Moving forward, India must extricate itself from this unstable equilibrium and view education within a larger human capital framework. In the upcoming decade, India’s education sector must focus on both scale and substance, addressing the learning problem at a system-wide level, while also recalibrating the raison d’etre of the education system itself.

 

Topic:  Effect of policies and politics of developed and developing countries on India’s interests, Indian diaspora. Important International institutions, agencies and fora- their structure, mandate.

4. At the moment, India is one of the few countries which have major interest in international seaborne trade. In the backdrop of such a situation critically examine the role played by India in the International Maritime Organization (IMO). (250 words)

Reference: The Hindu

Why this question:

The article presents a detailed analysis of case of a maritime presence adrift.

Key demand of the question:

The answer must discuss the role India has to play in International Maritime Organization (IMO) as a key player that is seeking to enhance its interest in international seaborne trade.

Directive:

Critically examine – When asked to ‘Examine’, we have to look into the topic (content words) in detail, inspect it, investigate it and establish the key facts and issues related to the topic in question. While doing so we should explain why these facts and issues are important and their implications. When ‘critically’ is suffixed or prefixed to a directive, one needs to look at the good and bad of the topic and give a fair judgment.

Structure of the answer:

Introduction:

Briefly explain the importance of IMO.

Body:

Discuss in detail the India’s negligible presence and interventions in the International Maritime Organization, which is affecting its interests. Argue that it’s high time that India should regain its status as a major maritime power. Highlight the inadequate presence and interventions of India in the organization. Discuss the recent decisions in this direction.

Conclusion:

Conclude by reasserting the prospects of key role that India needs to take in the organization.

Introduction:

The International Maritime Organization (IMO), the United Nations agency tasked with regulating shipping, had mandated that merchant ships should not burn fuel with sulphur content greater than 0.5% beginning January 1. India’s negligible presence and interventions in the International Maritime Organization is affecting its interests.

Body:

International Maritime Organization(IMO):

  • The International Maritime Organization(IMO) is a specialized agency of the United Nations (UN).
  • It is a global standard-setting authority with responsibility to improve the safety and security of international shipping and prevention of marine and atmospheric pollution by ships.
  • The IMO currently has 174 member states and three associate members; there are also scores of non-governmental and inter-governmental organisations.
  • The IMO, like any other UN agency, is primarily a secretariat, which facilitates decision-making processes on all maritime matters through meetings of member states.
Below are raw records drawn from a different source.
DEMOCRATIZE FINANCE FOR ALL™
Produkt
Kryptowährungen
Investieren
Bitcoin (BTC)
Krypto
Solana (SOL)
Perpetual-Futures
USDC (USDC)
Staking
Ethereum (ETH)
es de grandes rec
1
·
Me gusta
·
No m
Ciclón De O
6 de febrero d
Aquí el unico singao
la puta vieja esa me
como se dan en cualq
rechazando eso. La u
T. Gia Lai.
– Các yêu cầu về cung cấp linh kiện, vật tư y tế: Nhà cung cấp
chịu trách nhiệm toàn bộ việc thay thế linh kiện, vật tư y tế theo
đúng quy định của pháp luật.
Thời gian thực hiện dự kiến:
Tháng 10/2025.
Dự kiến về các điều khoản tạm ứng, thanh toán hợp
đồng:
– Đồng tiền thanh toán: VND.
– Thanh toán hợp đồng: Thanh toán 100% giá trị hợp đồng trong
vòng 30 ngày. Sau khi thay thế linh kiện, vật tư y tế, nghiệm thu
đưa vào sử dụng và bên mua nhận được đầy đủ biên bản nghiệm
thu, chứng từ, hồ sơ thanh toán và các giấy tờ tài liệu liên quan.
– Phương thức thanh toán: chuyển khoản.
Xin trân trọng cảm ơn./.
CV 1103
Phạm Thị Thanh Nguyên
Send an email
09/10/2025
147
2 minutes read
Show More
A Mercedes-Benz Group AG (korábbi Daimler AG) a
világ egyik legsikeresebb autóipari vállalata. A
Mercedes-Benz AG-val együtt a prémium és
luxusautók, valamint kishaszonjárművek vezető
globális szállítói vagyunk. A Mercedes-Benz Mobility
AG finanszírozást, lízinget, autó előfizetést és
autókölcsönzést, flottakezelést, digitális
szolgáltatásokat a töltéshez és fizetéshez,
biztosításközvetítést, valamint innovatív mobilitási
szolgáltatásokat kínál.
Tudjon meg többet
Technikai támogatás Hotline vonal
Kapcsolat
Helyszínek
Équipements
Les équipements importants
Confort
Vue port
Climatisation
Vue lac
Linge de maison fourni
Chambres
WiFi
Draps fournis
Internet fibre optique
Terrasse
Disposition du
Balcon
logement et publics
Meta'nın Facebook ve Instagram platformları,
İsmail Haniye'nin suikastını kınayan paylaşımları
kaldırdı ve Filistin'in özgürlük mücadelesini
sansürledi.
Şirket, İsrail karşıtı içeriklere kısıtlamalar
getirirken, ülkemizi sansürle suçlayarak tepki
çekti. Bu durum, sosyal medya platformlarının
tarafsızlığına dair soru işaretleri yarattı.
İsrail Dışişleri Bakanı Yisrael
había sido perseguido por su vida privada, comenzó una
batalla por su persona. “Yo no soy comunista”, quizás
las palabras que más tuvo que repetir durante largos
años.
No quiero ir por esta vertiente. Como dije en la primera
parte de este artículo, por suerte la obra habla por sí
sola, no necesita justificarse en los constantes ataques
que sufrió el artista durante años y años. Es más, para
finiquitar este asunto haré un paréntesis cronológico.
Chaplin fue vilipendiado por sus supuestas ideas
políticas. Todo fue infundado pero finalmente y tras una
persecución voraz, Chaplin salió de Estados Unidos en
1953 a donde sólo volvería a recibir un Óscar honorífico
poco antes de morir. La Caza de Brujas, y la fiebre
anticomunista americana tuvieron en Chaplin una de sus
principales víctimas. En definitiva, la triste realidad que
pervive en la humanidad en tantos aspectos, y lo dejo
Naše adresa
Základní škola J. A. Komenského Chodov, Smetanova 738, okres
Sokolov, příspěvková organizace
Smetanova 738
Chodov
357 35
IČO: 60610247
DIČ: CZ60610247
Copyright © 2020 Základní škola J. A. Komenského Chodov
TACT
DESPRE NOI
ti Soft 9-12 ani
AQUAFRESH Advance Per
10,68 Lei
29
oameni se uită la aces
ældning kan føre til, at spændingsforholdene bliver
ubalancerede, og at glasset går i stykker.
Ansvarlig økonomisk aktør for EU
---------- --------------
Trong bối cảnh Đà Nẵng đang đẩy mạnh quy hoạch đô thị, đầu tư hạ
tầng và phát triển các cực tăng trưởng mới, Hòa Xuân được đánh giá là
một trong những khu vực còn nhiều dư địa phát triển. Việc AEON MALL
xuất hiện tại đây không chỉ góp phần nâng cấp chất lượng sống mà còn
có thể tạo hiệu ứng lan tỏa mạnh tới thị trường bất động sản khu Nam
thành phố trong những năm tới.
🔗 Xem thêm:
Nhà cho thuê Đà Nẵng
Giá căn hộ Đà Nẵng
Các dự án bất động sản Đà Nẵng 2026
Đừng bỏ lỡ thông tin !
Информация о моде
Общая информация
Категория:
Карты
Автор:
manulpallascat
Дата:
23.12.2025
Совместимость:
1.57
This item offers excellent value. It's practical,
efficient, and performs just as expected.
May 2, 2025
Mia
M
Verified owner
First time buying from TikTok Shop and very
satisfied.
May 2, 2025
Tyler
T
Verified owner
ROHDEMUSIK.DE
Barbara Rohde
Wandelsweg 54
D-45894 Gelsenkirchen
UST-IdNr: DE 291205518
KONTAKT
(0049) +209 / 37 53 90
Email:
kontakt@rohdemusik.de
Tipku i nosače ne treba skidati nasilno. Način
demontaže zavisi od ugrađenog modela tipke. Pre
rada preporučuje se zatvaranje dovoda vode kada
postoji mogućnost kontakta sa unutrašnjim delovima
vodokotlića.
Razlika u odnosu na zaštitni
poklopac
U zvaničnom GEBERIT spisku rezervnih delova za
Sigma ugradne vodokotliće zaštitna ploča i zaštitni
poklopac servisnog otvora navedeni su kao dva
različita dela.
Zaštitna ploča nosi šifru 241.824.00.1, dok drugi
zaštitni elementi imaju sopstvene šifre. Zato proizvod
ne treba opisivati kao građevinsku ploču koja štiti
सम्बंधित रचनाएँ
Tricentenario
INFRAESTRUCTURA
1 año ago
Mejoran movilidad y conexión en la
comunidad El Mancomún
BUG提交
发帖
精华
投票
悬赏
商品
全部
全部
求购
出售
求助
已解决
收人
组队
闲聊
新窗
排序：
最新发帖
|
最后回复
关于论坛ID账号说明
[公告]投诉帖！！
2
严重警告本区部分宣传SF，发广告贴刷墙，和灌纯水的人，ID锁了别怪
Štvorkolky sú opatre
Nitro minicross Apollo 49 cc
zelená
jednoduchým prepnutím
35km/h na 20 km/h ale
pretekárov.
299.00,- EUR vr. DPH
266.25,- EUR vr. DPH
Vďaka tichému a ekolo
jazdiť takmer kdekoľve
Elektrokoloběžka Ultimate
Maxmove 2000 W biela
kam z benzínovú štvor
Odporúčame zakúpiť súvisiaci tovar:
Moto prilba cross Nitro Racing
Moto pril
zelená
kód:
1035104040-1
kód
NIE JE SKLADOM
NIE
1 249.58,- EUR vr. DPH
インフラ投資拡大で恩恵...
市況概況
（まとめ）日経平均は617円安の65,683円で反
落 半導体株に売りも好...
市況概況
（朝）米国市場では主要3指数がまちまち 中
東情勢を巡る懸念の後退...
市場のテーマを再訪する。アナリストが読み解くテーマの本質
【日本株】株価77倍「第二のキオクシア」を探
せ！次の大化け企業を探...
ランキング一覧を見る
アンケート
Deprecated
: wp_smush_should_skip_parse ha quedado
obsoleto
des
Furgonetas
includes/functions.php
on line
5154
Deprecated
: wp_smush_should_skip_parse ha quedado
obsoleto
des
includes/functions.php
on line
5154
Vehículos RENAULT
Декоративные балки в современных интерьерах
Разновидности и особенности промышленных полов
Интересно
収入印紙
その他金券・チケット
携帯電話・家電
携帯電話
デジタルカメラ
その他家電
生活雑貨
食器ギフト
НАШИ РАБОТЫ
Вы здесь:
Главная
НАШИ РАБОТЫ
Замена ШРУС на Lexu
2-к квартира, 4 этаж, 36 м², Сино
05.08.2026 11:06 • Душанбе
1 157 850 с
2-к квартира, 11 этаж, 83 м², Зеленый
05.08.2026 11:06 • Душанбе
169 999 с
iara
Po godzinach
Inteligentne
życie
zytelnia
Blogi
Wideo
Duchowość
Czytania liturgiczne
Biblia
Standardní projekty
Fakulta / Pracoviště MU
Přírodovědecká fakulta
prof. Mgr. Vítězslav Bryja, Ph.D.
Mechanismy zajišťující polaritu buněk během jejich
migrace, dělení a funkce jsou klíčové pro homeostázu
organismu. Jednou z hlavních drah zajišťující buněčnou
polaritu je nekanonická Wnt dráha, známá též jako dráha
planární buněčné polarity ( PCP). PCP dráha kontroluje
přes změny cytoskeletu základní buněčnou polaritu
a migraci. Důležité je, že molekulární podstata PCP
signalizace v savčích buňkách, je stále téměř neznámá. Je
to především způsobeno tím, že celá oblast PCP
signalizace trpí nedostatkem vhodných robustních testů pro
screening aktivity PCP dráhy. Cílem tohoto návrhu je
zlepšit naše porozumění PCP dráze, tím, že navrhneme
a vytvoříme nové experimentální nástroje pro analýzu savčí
The binding instruments are brought in through the conventions — to which member states sign on to for compliance — as well as amendments to the same and related codes.
  • Structurally, maritime matters are dealt by the committees of the IMO — the Maritime Safety Committee (MSC), Marine Environment Protection Committee (MEPC), Technical Cooperation Committee, Legal Committee and the Facilitation Committee.
  • Each committee is designated a separate aspect of shipping and supported by sub-committees. Working groups and correspondence groups support the subcommittees.
  • The subcommittees are the main working organs, where the proposals from a member state are parsed before they are forwarded to one of the main committees.
  • The main committees, thereafter, with the nod of the Assembly, put the approved proposal for enactment through the Convention, amendments, and codes or circulars.
  • Prominent maritime nations have their permanent representatives at London and are supported by a large contingent during the meetings. They ensure that they have representation in every subcommittee, working group and even correspondence groups so that they are clued in.
  • Shipping, which accounts for over 90% by volume and about 80% by value of global trade, is a highly regulated industry with a range of legislation promulgated by the IMO.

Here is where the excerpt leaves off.